Selling, General and Administrative
Selling, general and administrative expenses during the six months
ended June 30, 2018 totaled $6.3 million, an increase of $4.4
million, or 232%, compared to $1.9 million recorded for the six
months ended June 30, 2017. This was primarily attributable to an
increase of, $1.6 million in wages and related, $1.2 million in
employee and non-employee stock compensation of which $0.3 million
was related to 21,371 shares of common stock issued to
Alpha Capital Anstalt
and Palladium Capital Advisors for advisory
services, $0.7 million in
professional and consulting fees, $0.2 million in insurance costs
and $0.7 million in other costs.
Depreciation and amortization
Depreciation and amortization during the six months ended June 30,
2018 totaled $0.2 million, an increase of $0.1 million, or 100%,
compared to $0.1 million recorded for the six months ended June 30,
2017. This increase was primarily attributable to our increased
capitalization of software costs related to our software
platform.
Interest expense, net
Interest expense, net during the six months ended June 30, 2018
totaled $1.1 million, an increase of $0.8, or 267% compared to $0.3
million recorded for the six months ended June 30, 2017. The
increase to interest expense was primarily attributable to $0.7
million of interest expense recorded in relation to the lock-up
agreements entered into with the holders of the convertible notes
that were issued in 2017 pursuant to which they agreed not to sell
the 85,573 shares of common stock received in the Reverse Merger,
and interest expense recorded on the outstanding convertible notes issued in
2017 and the related amortization of the debt discount and deferred
financing costs. There were no outstanding convertible notes as of
June 30, 2018.
Liquidity and Capital Resources
Since our inception in September 12, 2014, we have incurred
significant net losses and negative cash flows from operations. For
the six months ended June 30, 2018 and 2017, we had net losses
of approximately $8.5 million and $2.2 million, respectively.

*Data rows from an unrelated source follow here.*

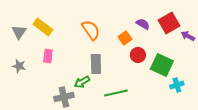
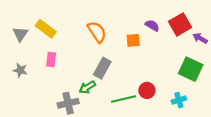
orange square: (125, 38) -> (133, 40), turned 32
red circle: (138, 55) -> (147, 90), moved
gray rectangle: (96, 64) -> (102, 68), turned 30
green square: (162, 65) -> (191, 69), moved
cyan cross: (177, 85) -> (179, 100), moved

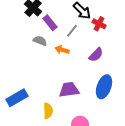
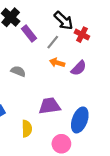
gray semicircle: (40, 41) -> (18, 71), moved
orange arrow: (62, 50) -> (57, 63), moved
blue ellipse: (104, 87) -> (80, 120), moved

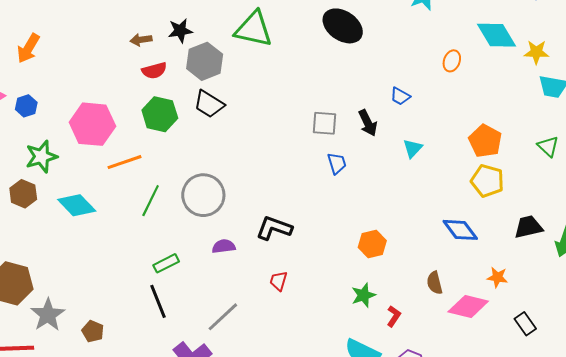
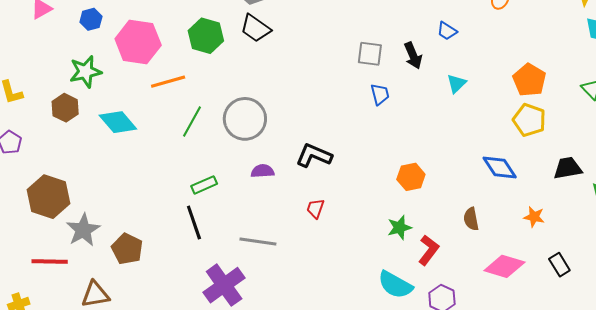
blue hexagon: (26, 106) -> (91, 19), moved
pink diamond: (468, 307) -> (504, 266), moved
red L-shape: (394, 316) -> (429, 250), size x1.4
gray line: (223, 317) -> (258, 241), turned 48
brown pentagon: (93, 331) -> (127, 249), size x1.4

At June 30, 2018, we had an accumulated deficit of $18.4 million.
At June 30, 2018, we had cash of $2.2 million. As discussed
above, on March 8, 2018, we entered into the Securities Purchase
Agreement with the Investors, pursuant to which we issued to the
Investors an aggregate of 26,843 shares of our newly designated
Series H-4 Convertible Preferred Stock and warrants to purchase
447,383 shares of our common stock (the “Private
Placement”). We received proceeds of approximately $6.0
million in connection with the Private Placement.
On January 18, 2018, we sold 10,057 shares of common stock for
proceeds of $300,000 to Alpha Capital.
We have limited operating history and the sales and income
potential of our business and market is unproven. As of June 30,
2018, we had an accumulated deficit of $18.4 million and have
experienced net losses each year since our inception. We anticipate
that we will continue to incur net losses into the foreseeable
future and will need to raise additional capital to continue. Our
cash is not sufficient to fund our operations into the first
quarter of 2019. These factors raise substantial doubt about our
ability to continue as a going concern for the twelve months
following the date of the filing of this Form 10-Q.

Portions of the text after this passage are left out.